◆ Task description
Select all lines in the records that include "Quellen".

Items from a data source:
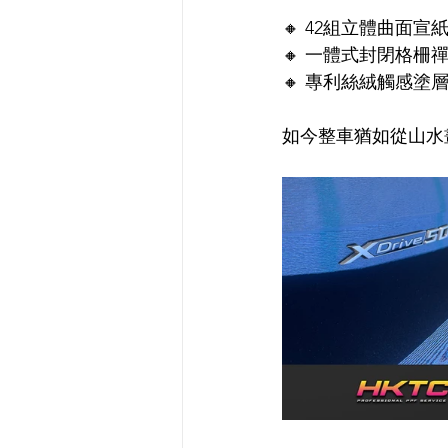
🔸 42組立體曲面宣
🔸 一體式封閉格柵
🔸 專利絲絨觸感塗
如今整車猶如從山水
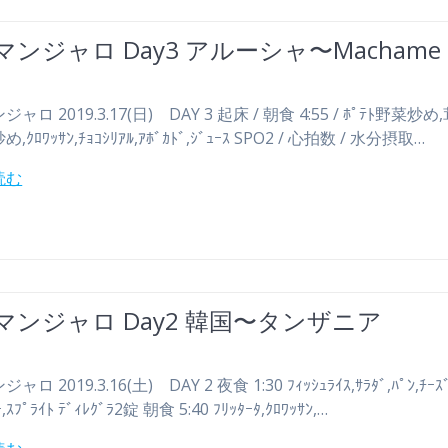
ンジャロ Day3 アルーシャ〜Machame
ャロ 2019.3.17(日) DAY 3 起床 / 朝食 4:55 / ﾎﾟﾃﾄ野菜炒め,
炒め,ｸﾛﾜｯｻﾝ,ﾁｮｺｼﾘｱﾙ,ｱﾎﾞｶﾄﾞ,ｼﾞｭｰｽ SPO2 / 心拍数 / 水分摂取…
読む
マンジャロ Day2 韓国〜タンザニア
ロ 2019.3.16(土) DAY 2 夜食 1:30 ﾌｨｯｼｭﾗｲｽ,ｻﾗﾀﾞ,ﾊﾟﾝ,ﾁｰｽﾞ
ｰ,ｽﾌﾟﾗｲﾄ ﾃﾞｨﾚｸﾞﾗ2錠 朝食 5:40 ﾌﾘｯﾀｰﾀ,ｸﾛﾜｯｻﾝ,…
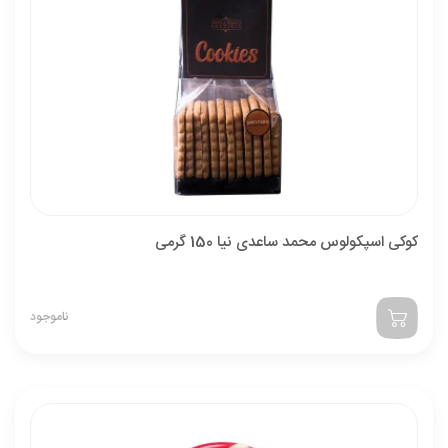
کوکی اسپکولوس محمد ساعدی نیا 150 گرمی
ناموجود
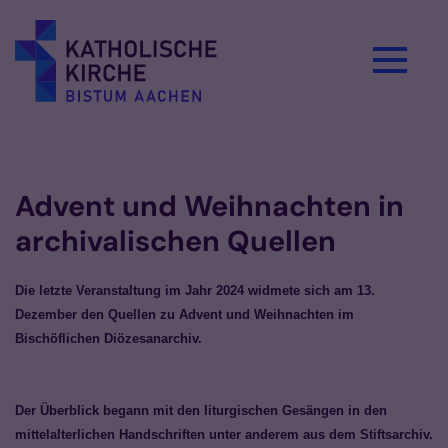
Zum Inhalt springen
Vorlesen
Advent und Weihnachten in
archivalischen Quellen
Die letzte Veranstaltung im Jahr 2024 widmete sich am 13.
Dezember den Quellen zu Advent und Weihnachten im
Bischöflichen Diözesanarchiv.
Der Überblick begann mit den liturgischen Gesängen in den
mittelalterlichen Handschriften unter anderem aus dem Stiftsarchiv.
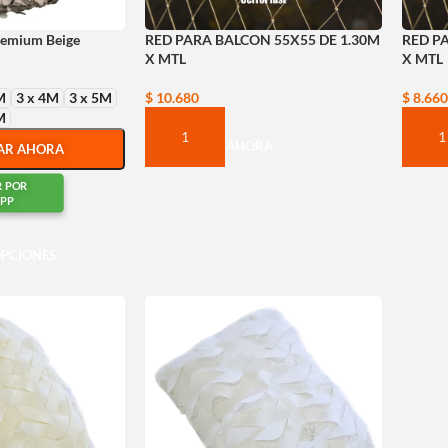
remium Beige
RED PARA BALCON 55X55 DE 1.30M
RED P
X MTL
X MTL
M
3 x 4M
3 x 5M
$
10.680
$
8.660
M
COMPRAR AHORA
COM
AR AHORA
R POR
PP
OPCIONES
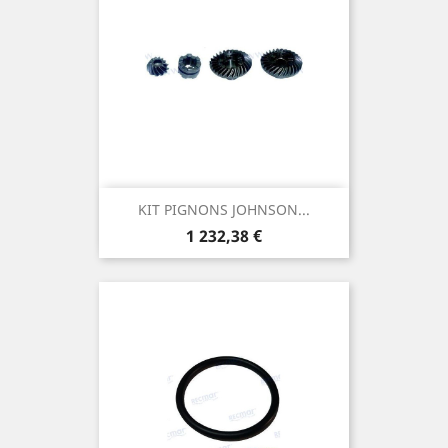
KIT PIGNONS JOHNSON...
Prix
1 232,38 €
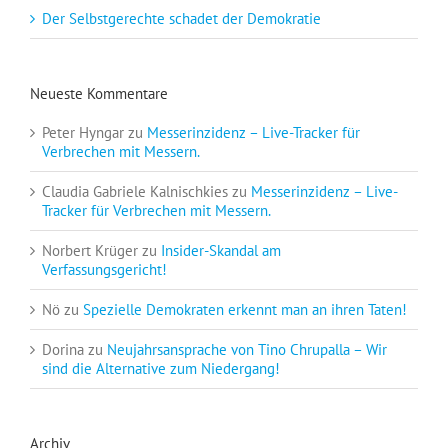
Der Selbstgerechte schadet der Demokratie
Neueste Kommentare
Peter Hyngar
zu
Messerinzidenz – Live-Tracker für
Verbrechen mit Messern.
Claudia Gabriele Kalnischkies
zu
Messerinzidenz – Live-
Tracker für Verbrechen mit Messern.
Norbert Krüger
zu
Insider-Skandal am
Verfassungsgericht!
Nö
zu
Spezielle Demokraten erkennt man an ihren Taten!
Dorina
zu
Neujahrsansprache von Tino Chrupalla – Wir
sind die Alternative zum Niedergang!
Archiv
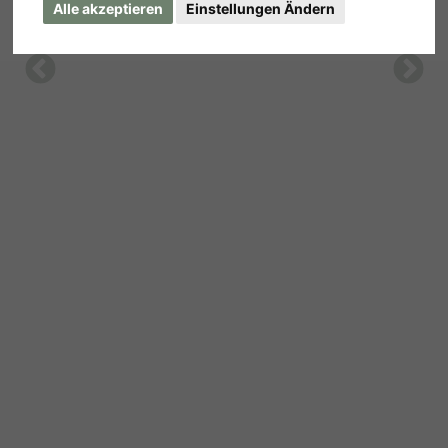
Alle akzeptieren
Einstellungen Ändern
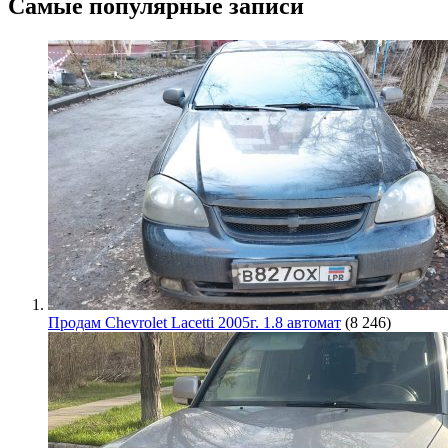
Самые популярные записи
Продам Chevrolet Lacetti 2005г. 1.8 автомат
(8 246)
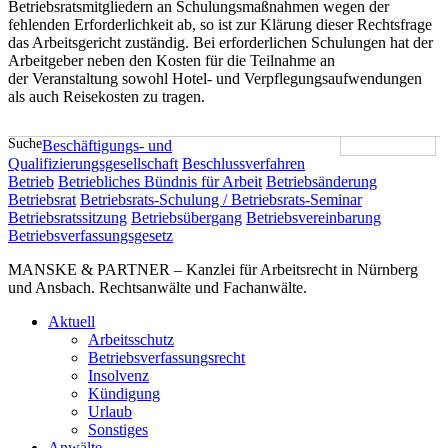
Betriebsratsmitgliedern an Schulungsmaßnahmen wegen der
fehlenden Erforderlichkeit ab, so ist zur Klärung dieser Rechtsfrage
das Arbeitsgericht zuständig. Bei erforderlichen Schulungen hat der
Arbeitgeber neben den Kosten für die Teilnahme an
der Veranstaltung sowohl Hotel- und Verpflegungsaufwendungen
als auch Reisekosten zu tragen.
Suche
Beschäftigungs- und
Qualifizierungsgesellschaft
Beschlussverfahren
Betrieb
Betriebliches Bündnis für Arbeit
Betriebsänderung
Betriebsrat
Betriebsrats-Schulung / Betriebsrats-Seminar
Betriebsratssitzung
Betriebsübergang
Betriebsvereinbarung
Betriebsverfassungsgesetz
MANSKE & PARTNER – Kanzlei für Arbeitsrecht in Nürnberg
und Ansbach. Rechtsanwälte und Fachanwälte.
Aktuell
Arbeitsschutz
Betriebsverfassungsrecht
Insolvenz
Kündigung
Urlaub
Sonstiges
Anwälte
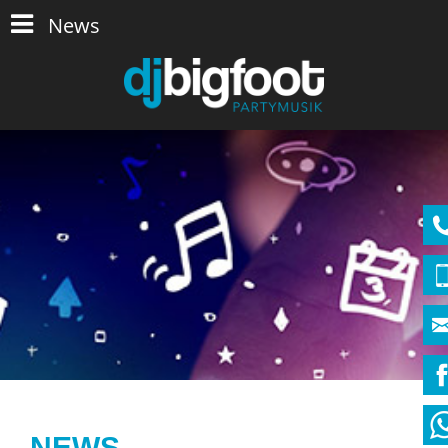
News
NEWS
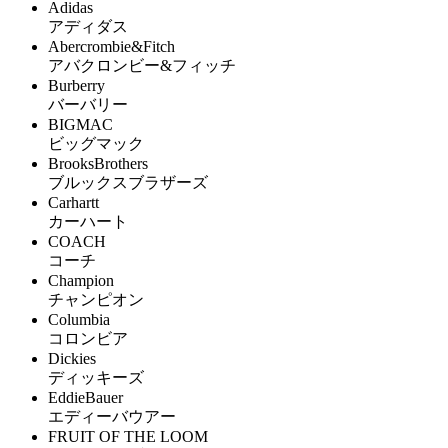
Adidas
アディダス
Abercrombie&Fitch
アバクロンビー&フィッチ
Burberry
バーバリー
BIGMAC
ビッグマック
BrooksBrothers
ブルックスブラザーズ
Carhartt
カーハート
COACH
コーチ
Champion
チャンピオン
Columbia
コロンビア
Dickies
ディッキーズ
EddieBauer
エディーバウアー
FRUIT OF THE LOOM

◆ Answer area
archivalischen Quellen
Dezember den Quellen zu Advent und Weihnachten im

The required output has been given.